**Records for processing**:
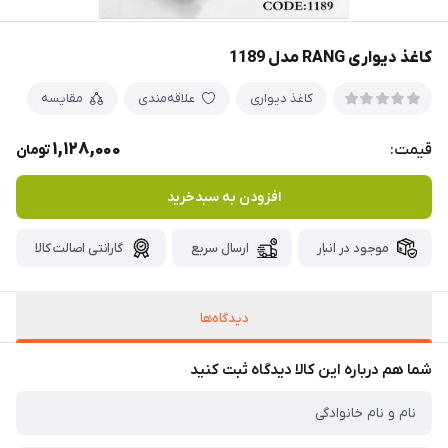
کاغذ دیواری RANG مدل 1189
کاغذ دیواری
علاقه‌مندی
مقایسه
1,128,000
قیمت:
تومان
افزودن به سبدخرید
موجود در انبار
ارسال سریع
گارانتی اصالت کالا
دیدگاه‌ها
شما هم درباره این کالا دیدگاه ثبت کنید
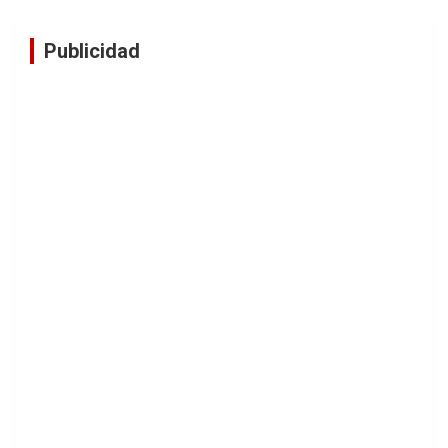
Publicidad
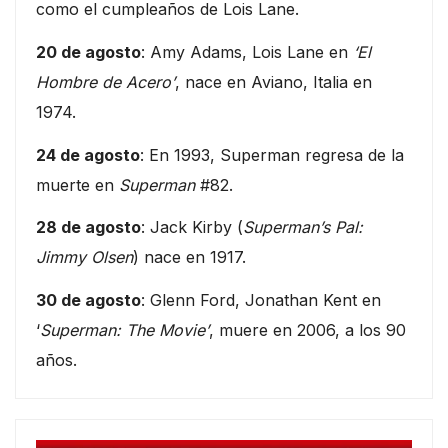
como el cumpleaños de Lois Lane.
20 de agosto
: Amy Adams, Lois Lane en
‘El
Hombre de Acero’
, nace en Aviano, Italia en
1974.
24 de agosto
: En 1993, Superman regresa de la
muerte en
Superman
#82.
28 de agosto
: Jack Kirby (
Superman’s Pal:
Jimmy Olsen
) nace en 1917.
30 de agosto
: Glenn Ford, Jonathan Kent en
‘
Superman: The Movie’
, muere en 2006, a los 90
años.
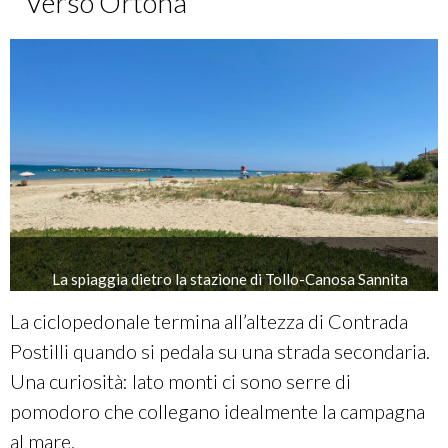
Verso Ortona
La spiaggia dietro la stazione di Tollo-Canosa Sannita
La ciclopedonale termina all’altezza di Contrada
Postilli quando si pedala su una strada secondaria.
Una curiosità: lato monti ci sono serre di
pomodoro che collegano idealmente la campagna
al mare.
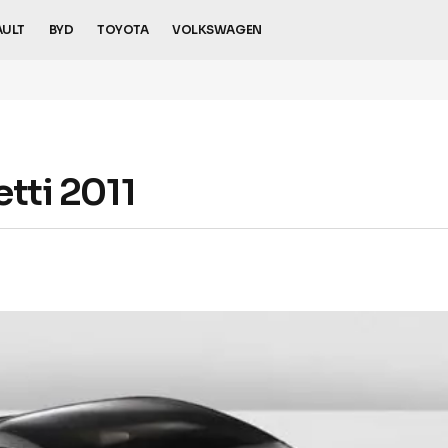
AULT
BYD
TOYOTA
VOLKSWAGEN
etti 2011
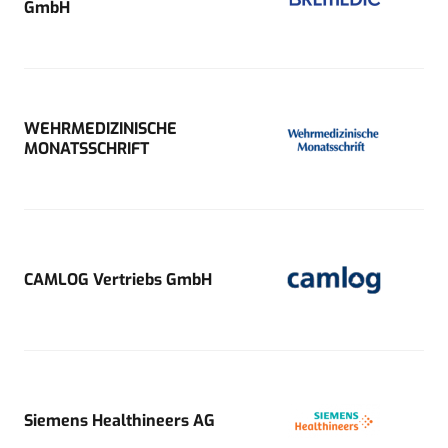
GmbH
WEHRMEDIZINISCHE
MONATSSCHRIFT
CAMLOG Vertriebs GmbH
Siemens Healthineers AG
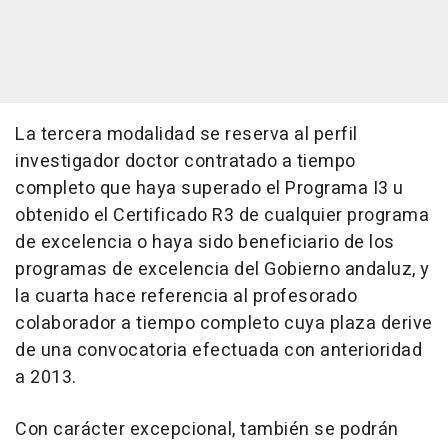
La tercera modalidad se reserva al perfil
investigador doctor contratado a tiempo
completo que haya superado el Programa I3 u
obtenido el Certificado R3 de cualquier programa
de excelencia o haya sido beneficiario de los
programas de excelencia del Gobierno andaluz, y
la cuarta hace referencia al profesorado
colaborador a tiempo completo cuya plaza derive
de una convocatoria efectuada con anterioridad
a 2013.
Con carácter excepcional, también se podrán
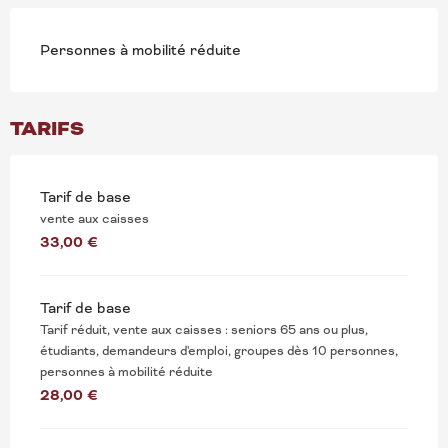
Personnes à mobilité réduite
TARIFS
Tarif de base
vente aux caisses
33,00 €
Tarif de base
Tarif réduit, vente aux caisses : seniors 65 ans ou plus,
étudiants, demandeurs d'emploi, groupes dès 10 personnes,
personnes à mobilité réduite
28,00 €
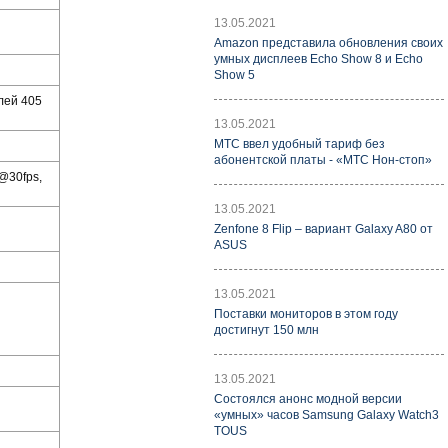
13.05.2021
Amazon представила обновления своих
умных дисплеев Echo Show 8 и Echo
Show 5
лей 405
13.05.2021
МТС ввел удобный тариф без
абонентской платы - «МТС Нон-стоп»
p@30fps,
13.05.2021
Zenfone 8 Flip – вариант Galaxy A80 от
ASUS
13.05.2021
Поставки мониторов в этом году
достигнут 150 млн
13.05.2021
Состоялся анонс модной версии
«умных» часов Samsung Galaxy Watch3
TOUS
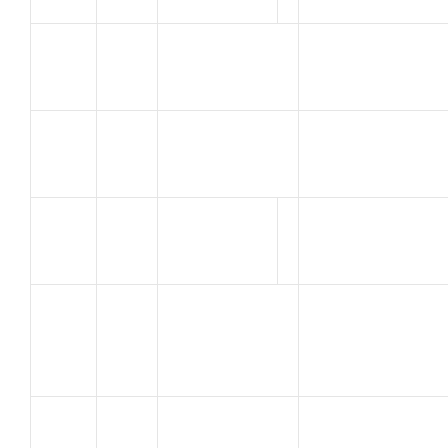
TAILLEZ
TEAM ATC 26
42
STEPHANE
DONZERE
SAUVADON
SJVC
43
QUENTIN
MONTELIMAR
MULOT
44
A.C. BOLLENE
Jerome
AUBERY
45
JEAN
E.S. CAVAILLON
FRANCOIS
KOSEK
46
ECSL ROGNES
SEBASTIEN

...

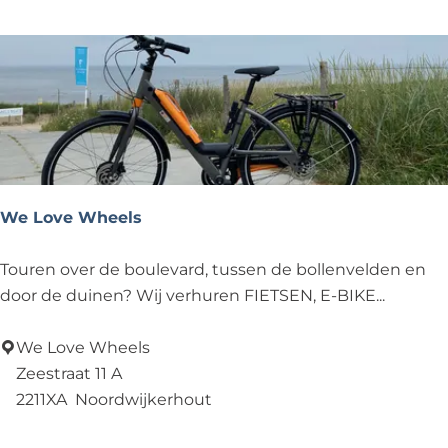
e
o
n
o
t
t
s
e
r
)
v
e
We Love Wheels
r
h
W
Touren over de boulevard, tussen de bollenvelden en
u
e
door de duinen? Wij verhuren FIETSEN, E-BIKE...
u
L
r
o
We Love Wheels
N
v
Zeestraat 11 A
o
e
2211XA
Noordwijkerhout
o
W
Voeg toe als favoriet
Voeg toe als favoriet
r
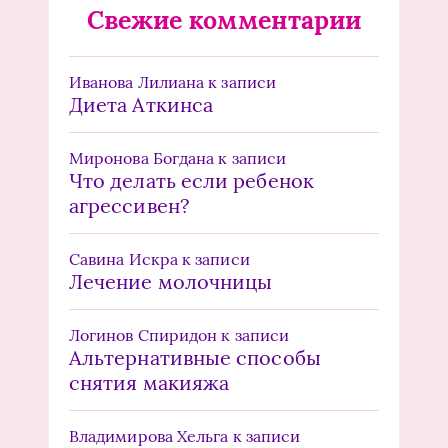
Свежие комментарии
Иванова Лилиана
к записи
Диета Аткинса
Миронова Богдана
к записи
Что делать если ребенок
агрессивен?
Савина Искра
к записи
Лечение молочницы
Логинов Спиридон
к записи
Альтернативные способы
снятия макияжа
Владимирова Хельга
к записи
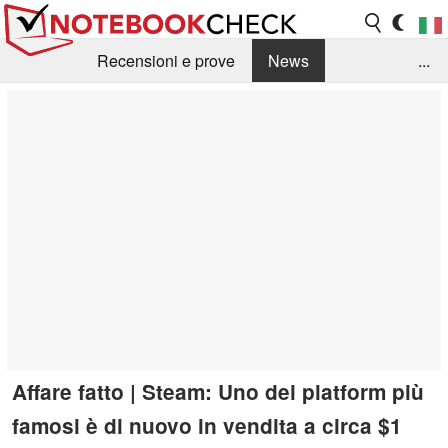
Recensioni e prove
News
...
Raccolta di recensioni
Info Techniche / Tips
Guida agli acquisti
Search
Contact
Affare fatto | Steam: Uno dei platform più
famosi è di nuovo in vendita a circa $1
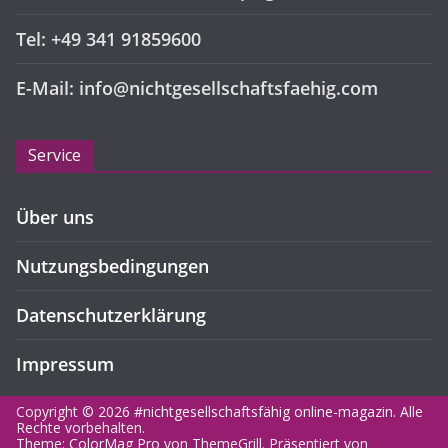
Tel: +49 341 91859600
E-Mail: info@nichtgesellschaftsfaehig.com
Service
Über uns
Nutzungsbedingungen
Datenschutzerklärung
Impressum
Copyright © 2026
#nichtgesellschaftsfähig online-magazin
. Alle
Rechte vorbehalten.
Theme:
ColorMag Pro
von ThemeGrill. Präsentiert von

**Exercise**: Going through the listing above line by line, tally those containing "умных" and state only the total.

**Task answer**: 2